Top of RECORDS FOR PROCESSING

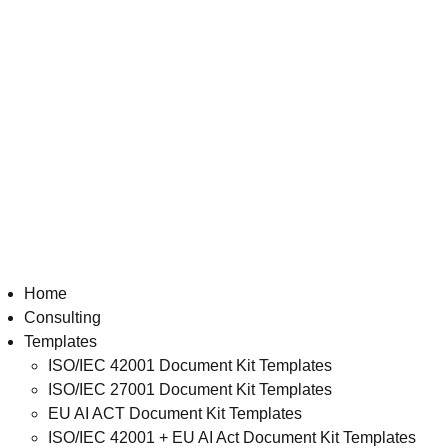
Home
Consulting
Templates
ISO/IEC 42001 Document Kit Templates
ISO/IEC 27001 Document Kit Templates
EU AI ACT Document Kit Templates
ISO/IEC 42001 + EU AI Act Document Kit Templates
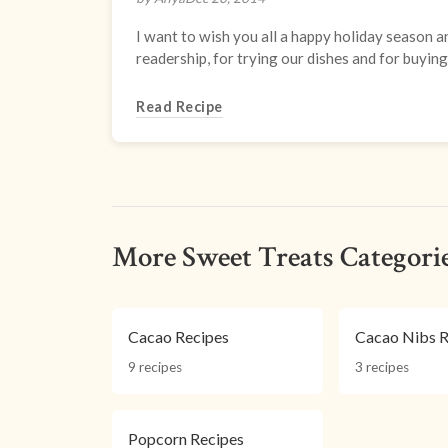
I want to wish you all a happy holiday season a
readership, for trying our dishes and for buying 
Read Recipe
More Sweet Treats Categori
Cacao Recipes
Cacao Nibs R
9 recipes
3 recipes
Popcorn Recipes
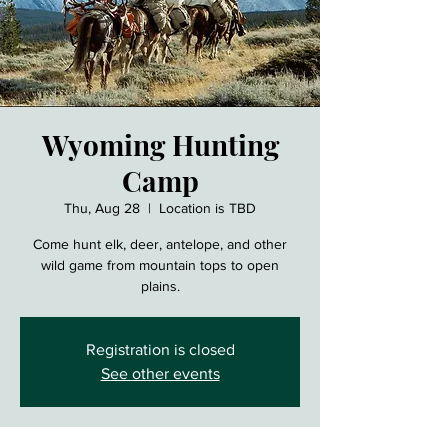
Wyoming Hunting
Camp
Thu, Aug 28
  |  
Location is TBD
Come hunt elk, deer, antelope, and other
wild game from mountain tops to open
plains.
Registration is closed
See other events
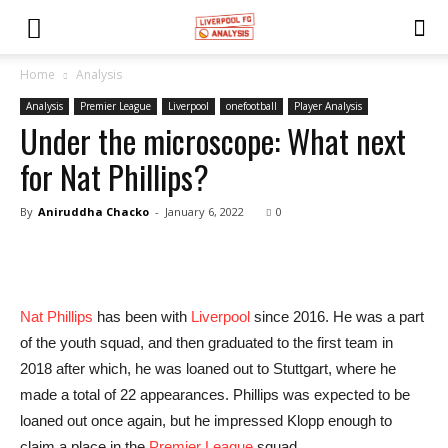
Home
Analysis
Analysis
Premier League
Liverpool
onefootball
Player Analysis
Under the microscope: What next
for Nat Phillips?
By
Aniruddha Chacko
-
January 6, 2022
0
Nat Phillips
has been with
Liverpool
since 2016. He was a part
of the youth squad, and then graduated to the first team in
2018 after which, he was loaned out to Stuttgart, where he
made a total of 22 appearances. Phillips was expected to be
loaned out once again, but he impressed Klopp enough to
claim a place in the
Premier League
squad.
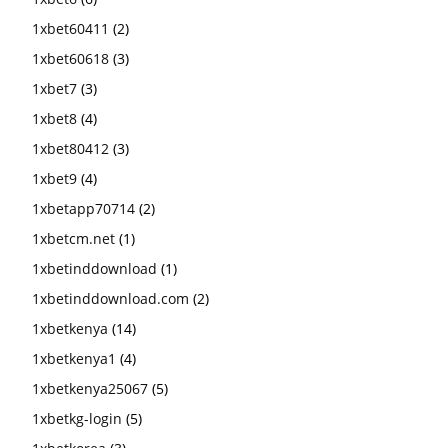
1xbet60411
(2)
1xbet60618
(3)
1xbet7
(3)
1xbet8
(4)
1xbet80412
(3)
1xbet9
(4)
1xbetapp70714
(2)
1xbetcm.net
(1)
1xbetinddownload
(1)
1xbetinddownload.com
(2)
1xbetkenya
(14)
1xbetkenya1
(4)
1xbetkenya25067
(5)
1xbetkg-login
(5)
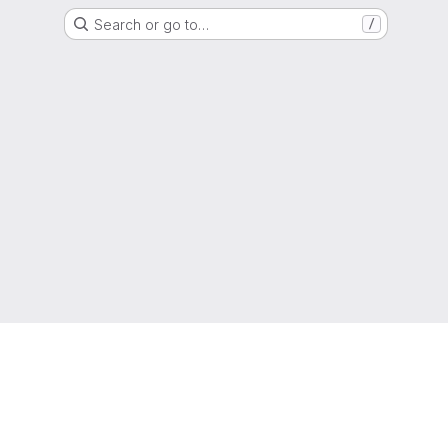
Search or go to…
/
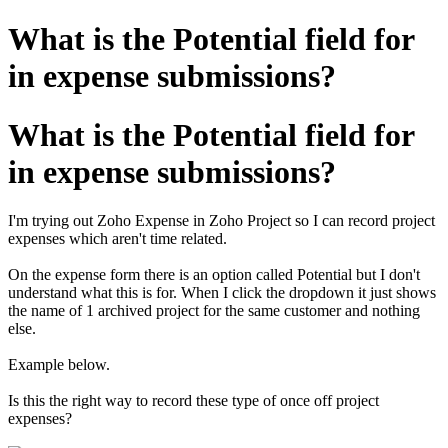
What is the Potential field for
in expense submissions?
What is the Potential field for
in expense submissions?
I'm trying out Zoho Expense in Zoho Project so I can record project
expenses which aren't time related.
On the expense form there is an option called Potential but I don't
understand what this is for. When I click the dropdown it just shows
the name of 1 archived project for the same customer and nothing
else.
Example below.
Is this the right way to record these type of once off project
expenses?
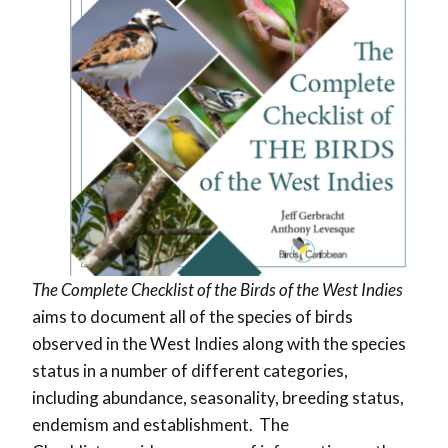
The Complete Checklist of the Birds of the West Indies
aims to document all of the species of birds
observed in the West Indies along with the species
status in a number of different categories,
including abundance, seasonality, breeding status,
endemism and establishment. The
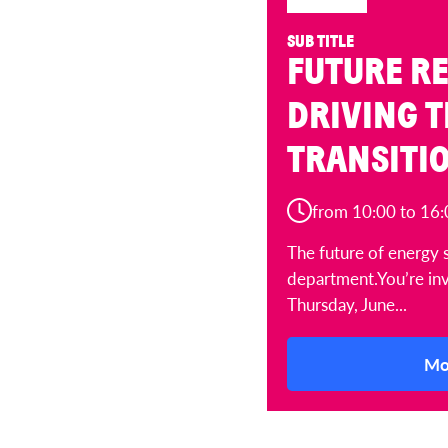
SUB TITLE
FUTURE RE
DRIVING 
TRANSITI
from 10:00 to 16:
The future of energy 
department.You’re inv
Thursday, June...
Mo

Bottom of RECORDS FOR PROCESSING

- **YOUR ASSIGNMENT**: In the copy, omit the pictures and give every line of the data exactly.

- **FINAL ANSWER**:
Home
Consulting
Templates
ISO/IEC 42001 Document Kit Templates
ISO/IEC 27001 Document Kit Templates
EU AI ACT Document Kit Templates
ISO/IEC 42001 + EU AI Act Document Kit Templates
I want to wish you all a happy holiday season a
readership, for trying our dishes and for buying 
Read Recipe
More Sweet Treats Categori
Cacao Recipes
Cacao Nibs R
9 recipes
3 recipes
Popcorn Recipes
Wyoming Hunting
Camp
Thu, Aug 28
  |  
Location is TBD
Come hunt elk, deer, antelope, and other
wild game from mountain tops to open
plains.
Registration is closed
See other events
Home
Analysis
Analysis
Premier League
Liverpool
onefootball
Player Analysis
Under the microscope: What next
for Nat Phillips?
By
Aniruddha Chacko
-
January 6, 2022
0
Nat Phillips
has been with
Liverpool
since 2016. He was a part
of the youth squad, and then graduated to the first team in
2018 after which, he was loaned out to Stuttgart, where he
made a total of 22 appearances. Phillips was expected to be
loaned out once again, but he impressed Klopp enough to
claim a place in the
Premier League
squad.
1xbet60411
(2)
1xbet60618
(3)
1xbet7
(3)
1xbet8
(4)
1xbet80412
(3)
1xbet9
(4)
1xbetapp70714
(2)
1xbetcm.net
(1)
1xbetinddownload
(1)
1xbetinddownload.com
(2)
1xbetkenya
(14)
1xbetkenya1
(4)
1xbetkenya25067
(5)
1xbetkg-login
(5)
Search or go to…
/
What is the Potential field for
in expense submissions?
What is the Potential field for
in expense submissions?
I'm trying out Zoho Expense in Zoho Project so I can record project
expenses which aren't time related.
On the expense form there is an option called Potential but I don't
understand what this is for. When I click the dropdown it just shows
the name of 1 archived project for the same customer and nothing
else.
Example below.
Is this the right way to record these type of once off project
expenses?
The Complete Checklist of the Birds of the West Indies
aims to document all of the species of birds
observed in the West Indies along with the species
status in a number of different categories,
including abundance, seasonality, breeding status,
endemism and establishment. The
SUB TITLE
FUTURE RE
DRIVING 
TRANSITI
from 10:00 to 16:
The future of energy 
department.You’re inv
Thursday, June...
Mo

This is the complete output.